→ **Listed records**:
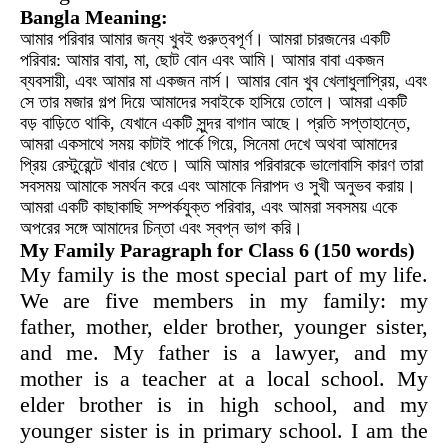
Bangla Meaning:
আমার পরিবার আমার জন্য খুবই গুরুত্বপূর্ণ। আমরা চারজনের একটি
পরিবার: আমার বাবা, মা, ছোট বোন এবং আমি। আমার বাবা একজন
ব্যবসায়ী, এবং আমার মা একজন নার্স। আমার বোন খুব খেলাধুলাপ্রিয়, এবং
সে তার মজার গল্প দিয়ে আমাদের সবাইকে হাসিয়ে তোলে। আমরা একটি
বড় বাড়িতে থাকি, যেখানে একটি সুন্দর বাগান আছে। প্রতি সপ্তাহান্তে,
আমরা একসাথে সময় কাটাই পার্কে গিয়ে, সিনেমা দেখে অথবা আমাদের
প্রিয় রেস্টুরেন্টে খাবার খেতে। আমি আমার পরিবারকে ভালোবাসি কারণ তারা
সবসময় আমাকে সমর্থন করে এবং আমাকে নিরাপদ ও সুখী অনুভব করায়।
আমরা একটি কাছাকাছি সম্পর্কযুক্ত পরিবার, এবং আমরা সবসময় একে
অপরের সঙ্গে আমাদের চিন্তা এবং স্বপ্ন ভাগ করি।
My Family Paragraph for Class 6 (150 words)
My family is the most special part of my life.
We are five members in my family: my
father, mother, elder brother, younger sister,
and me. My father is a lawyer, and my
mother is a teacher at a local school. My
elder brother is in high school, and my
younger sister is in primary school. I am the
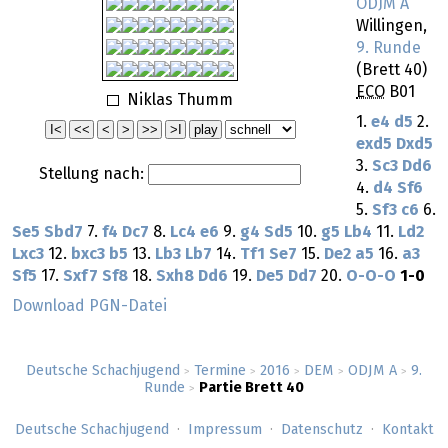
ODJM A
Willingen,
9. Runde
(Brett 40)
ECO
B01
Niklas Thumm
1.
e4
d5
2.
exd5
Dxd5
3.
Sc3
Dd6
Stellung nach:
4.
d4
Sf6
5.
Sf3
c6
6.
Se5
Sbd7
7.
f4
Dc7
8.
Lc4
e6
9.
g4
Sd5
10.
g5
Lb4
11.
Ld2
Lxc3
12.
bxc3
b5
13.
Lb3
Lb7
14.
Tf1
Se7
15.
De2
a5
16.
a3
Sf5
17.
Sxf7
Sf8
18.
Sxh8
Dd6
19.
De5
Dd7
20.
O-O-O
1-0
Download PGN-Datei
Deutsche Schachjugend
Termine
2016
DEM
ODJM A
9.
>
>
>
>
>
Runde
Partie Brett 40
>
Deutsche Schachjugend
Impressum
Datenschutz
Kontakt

==

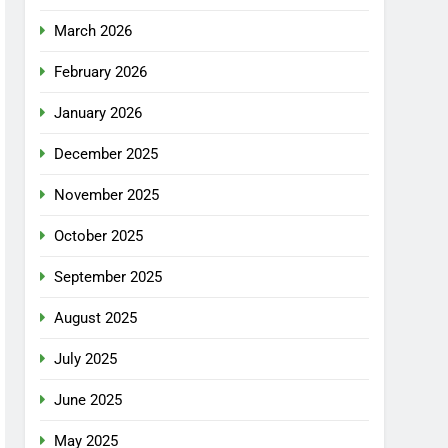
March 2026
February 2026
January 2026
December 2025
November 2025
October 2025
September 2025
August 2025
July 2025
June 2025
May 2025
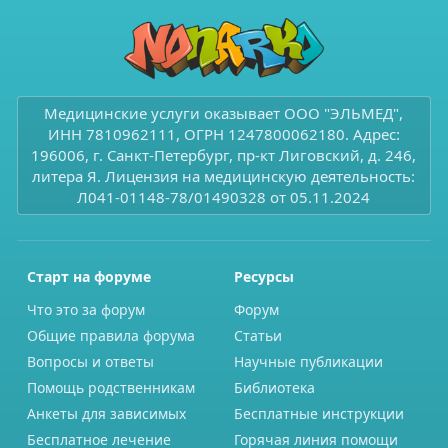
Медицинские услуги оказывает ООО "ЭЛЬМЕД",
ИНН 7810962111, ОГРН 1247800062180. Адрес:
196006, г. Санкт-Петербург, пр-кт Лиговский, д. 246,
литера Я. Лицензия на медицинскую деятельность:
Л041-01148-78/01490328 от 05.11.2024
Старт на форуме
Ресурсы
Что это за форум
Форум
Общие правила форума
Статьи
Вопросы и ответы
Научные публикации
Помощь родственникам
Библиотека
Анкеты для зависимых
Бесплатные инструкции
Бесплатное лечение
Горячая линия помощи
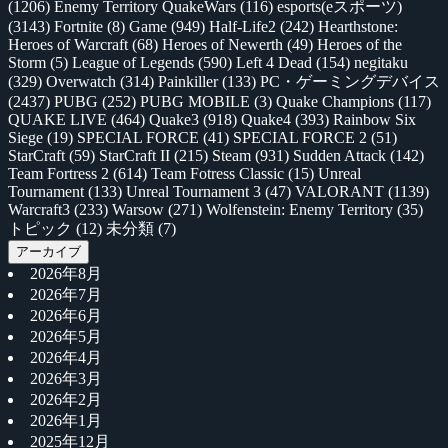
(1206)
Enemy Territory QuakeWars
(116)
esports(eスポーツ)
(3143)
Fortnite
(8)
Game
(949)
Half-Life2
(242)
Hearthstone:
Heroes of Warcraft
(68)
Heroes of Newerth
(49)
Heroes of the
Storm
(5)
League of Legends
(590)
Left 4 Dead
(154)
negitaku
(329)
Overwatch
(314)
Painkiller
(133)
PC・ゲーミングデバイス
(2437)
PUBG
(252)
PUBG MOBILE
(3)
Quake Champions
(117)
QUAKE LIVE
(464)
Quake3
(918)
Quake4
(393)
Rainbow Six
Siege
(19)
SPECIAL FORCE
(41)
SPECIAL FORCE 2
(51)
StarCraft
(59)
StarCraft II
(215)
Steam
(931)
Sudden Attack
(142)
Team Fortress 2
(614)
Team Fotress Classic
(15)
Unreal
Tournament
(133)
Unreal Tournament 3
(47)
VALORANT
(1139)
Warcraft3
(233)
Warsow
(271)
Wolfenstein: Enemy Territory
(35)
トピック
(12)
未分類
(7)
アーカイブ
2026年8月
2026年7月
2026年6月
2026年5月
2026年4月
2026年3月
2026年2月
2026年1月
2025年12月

→ **Required work**: Return, from the data, each line that has the word "mother" in it.

→ **Answer to this exercise**:
father, mother, elder brother, younger sister,
mother is a teacher at a local school. My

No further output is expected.